Il gup ieri ha rinviato a giudizio tutti e nove gli indagati iniziali, soggetti tutti rientranti nell’orbita economica della Italgeo Srl, sia in prima persona sia per partecipazioni azionarie a cessioni di rami d’azienda, oppure per prestazioni lavorative singole effettuate a favore dell’impresa o società collegate.

Si tratta di Gianfranco Alessandro, Claudio Barbera, Giuseppe Barbera, Francesca La Rosa, Maria Leonardis, Aurelio Micali, Gaetano Piraino, Massimiliano Gaetano Salamone e Antonino Scopelliti.

Non per tutti e nove, quando si chiuse l’inchiesta nell’aprile scorso, scattarono provvedimenti restrittivi. Il gip Salvatore Mastroeni che siglò l’ordinanza di custodia, rispetto alle richieste della Procura decise misure restrittive per cinque: per l’imprenditore Giuseppe Barbera, («ha il ruolo centrale, apicale in tutta la vicenda»), decise il carcere in relazione a sei capi d’imputazione; per il figlio Claudio Barbera decise l’obbligo di dimora a Messina in relazione a quattro capi d’imputazione; per l’imprenditore Aurelio Micali gli arresti domiciliari per un capo d’imputazione; Gianfranco Alessandro subì invece l’obbligo di presentazione alla polizia giudiziaria due volte alla settimana per un capo d’imputazione; e infine Antonino Scopelliti subì il divieto di esercitare attività imprenditoriale per un anno, in relazione a un capo d’imputazione. Il gip decise poi una serie di sequestri di beni alle imprese Teknogeo Srl, Progettografica Srl, e Geotecnica Srl.

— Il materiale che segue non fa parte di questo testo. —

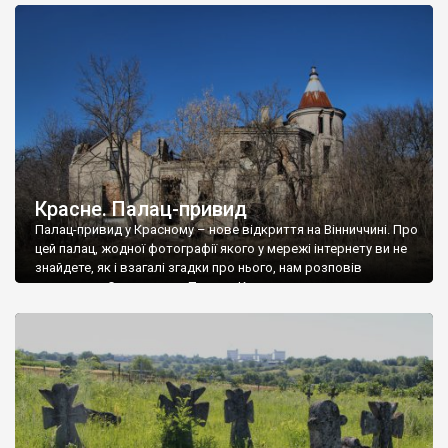
доглянутий, а в іншій суцільна руїна. Руїни палацу Тишкевичів у
Андрушівці, на Вінниччині. Такий стан […]
Красне. Палац-привид
Палац-привид у Красному – нове відкриття на Вінниччині. Про
цей палац, жодної фотографії якого у мережі інтернету ви не
знайдете, як і взагалі згадки про нього, нам розповів
мешканець Самгородка. Палац у Красному вразив не лише
станом руїни і чагарями, які його оточують, але і величчю
навіть у руїні. Можна уявно рекоструювати головний вхід із
[…]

Ieri numerosi i difensori impegnati all’udienza preliminare, gli avvocati Carmelo Vinci, Sebastiano Gentile, Manuela Mancuso, Lori Olivo, Aldo Lombardo, Francesco De Domenico, Enza De Rango, Valter Militi, Gaetano Gemelli, Giovanni Claudio Maggio di Caltanissetta e Giuseppe Alvaro di Reggio Calabria.

I primi accertamenti da parte della Procura e della Guardia di Finanza in questa vicenda scaturirono dalla allarmante relazione del curatore giudiziale della Italgeo Srl, che fu dichiarata fallita con sentenza dichiarativa del tribunale il 13 febbraio 2015. Su questo primo step si sono poi innestati altri due elementi fondamentali, ovvero la consulenza della Procura decisa dal sostituto procuratore Antonio Carchietti e gli accertamenti economico-finanziari delle fiamme gialle.

Oltre all’attività distrattiva per diverse centinaia di migliaia di euro, precedente il fallimento, secondo la Procura si sarebbero registrate alcune cessioni di rami d’azienda sospetti, comprensivi anche del parco mezzi, per ditte che erano però sempre riconducibili a Giuseppe Barbera.